We selected this incredibly dark foliaged New Zealand Flax from a huge seed batch. It was the darkest maroon/black and exhibited great vigor. To 3′ x 3′ in rich, well drained soil with light but consistent summer moisture. Soak once every two weeks once established. Full sun to light shade in a somewhat protected location. When established it is capable of freezing back in extreme winters and recovering fully by early summer. Following mild winters (above 20ºF) 6′ spikes may appear with tubular yellow flowers on a much branched inflorescence. If in containers move to a freeze free location in the event of an arctic blast (about once every four years). Arching stems are graceful. High deer resistance. Great performance on the Oregon Coast. Evergreen.
Xera Plants Introduction.
Unless you look REALLY REALLY closely you would never even think this was a Pittosporum, let alone even in that family. But life was tough in alpine New Zealand and this baby would have none of the grazing by huge Moa Birds. So the twiggy, zig zaggy stems evolved (the official term is divarication). The tiny, tiny leaves are serrated if you look closely (you might even take out glass to amplify the details). Tiny white flowers line the stem and mostly go unnoticed in spring. What it does provide is a very architectural compact shrub with stunning black stems in winter that change to ashy grey in summer. Perfectly hardy to cold down to below 5ºF. Full sun and average to enriched soil with little summer water once established. Groovy, somewhat rare shrub for excellent effects. To 6′ x 3′ in 8 years. Moderate deer resistance. Great structural shrub for containers.

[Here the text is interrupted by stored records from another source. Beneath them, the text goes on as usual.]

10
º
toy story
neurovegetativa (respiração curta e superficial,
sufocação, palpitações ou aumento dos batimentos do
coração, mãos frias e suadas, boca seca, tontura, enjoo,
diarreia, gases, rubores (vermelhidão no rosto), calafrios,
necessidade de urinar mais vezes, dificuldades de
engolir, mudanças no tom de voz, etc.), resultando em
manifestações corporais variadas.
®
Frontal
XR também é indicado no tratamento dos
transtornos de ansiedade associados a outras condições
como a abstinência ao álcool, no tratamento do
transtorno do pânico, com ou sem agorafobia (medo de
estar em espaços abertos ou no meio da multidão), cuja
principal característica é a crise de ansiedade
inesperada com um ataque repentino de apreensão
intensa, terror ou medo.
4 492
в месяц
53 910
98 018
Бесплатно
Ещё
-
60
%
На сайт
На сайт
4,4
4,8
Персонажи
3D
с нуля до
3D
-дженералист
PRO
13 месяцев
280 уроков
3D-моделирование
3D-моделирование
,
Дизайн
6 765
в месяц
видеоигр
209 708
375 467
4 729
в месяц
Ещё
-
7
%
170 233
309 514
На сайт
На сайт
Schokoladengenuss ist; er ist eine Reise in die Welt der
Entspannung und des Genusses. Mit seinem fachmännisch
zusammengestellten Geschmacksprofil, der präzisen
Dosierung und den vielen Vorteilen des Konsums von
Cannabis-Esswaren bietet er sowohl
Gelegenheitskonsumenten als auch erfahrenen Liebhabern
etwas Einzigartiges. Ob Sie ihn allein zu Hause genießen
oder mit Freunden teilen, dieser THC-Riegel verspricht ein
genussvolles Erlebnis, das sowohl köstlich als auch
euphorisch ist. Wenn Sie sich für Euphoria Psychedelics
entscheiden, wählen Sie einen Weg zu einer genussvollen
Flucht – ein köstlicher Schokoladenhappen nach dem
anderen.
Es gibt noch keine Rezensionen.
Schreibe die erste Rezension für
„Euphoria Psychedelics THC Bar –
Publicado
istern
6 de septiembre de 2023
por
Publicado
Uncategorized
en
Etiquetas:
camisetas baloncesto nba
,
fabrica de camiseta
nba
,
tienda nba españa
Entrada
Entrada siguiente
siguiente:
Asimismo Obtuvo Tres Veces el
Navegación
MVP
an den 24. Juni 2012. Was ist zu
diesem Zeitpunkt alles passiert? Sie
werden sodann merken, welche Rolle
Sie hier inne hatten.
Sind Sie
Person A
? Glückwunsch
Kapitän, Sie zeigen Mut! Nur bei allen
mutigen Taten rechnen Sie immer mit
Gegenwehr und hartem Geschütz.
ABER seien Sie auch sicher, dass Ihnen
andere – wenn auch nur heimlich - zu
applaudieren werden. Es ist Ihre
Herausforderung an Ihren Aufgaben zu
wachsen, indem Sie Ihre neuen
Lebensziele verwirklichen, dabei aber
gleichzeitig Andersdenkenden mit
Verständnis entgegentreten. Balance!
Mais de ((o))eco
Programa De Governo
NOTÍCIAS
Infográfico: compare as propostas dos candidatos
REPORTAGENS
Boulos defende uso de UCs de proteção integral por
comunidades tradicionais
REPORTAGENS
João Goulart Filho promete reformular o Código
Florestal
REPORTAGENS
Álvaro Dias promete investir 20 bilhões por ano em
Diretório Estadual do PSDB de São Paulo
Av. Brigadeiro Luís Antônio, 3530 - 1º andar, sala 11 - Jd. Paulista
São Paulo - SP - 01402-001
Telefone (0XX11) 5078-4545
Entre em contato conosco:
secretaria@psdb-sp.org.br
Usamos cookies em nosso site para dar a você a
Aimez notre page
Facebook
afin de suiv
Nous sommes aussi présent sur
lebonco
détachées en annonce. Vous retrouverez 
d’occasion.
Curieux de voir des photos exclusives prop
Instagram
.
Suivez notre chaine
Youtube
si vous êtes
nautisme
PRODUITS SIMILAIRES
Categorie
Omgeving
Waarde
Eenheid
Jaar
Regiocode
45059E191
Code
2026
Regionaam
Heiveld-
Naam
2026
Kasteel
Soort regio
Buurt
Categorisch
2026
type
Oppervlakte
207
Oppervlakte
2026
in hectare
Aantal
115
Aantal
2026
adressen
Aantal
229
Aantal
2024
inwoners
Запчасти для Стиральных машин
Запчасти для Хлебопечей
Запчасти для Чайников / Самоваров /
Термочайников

Good reliable perennial Primrose with dark maroon leaves and stems in great contrast to the simple lavender pink flowers. A nice yellow eye adorns the center of each flowers. Blooms February to early May. Low growing form that makes colonies over time in rich, moisture retentive soil with regular water. Must have regular summer water to survive the drought season and this one will without huge amounts of effort. Under shrubs in woodland glens. Easy perennial.